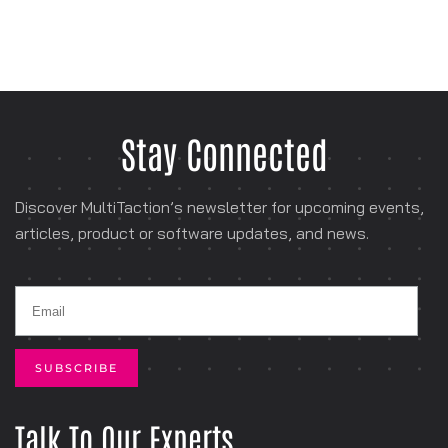
Stay Connected
Discover MultiTaction’s newsletter for
upcoming events,
articles, product or software
updates, and news.
Talk To Our Experts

* **ASSIGNMENT**: Write out the entries again, word for word. No images.

* **EXERCISE ANSWER**:
Stay Connected
Discover MultiTaction’s newsletter for
upcoming events,
articles, product or software
updates, and news.
Talk To Our Experts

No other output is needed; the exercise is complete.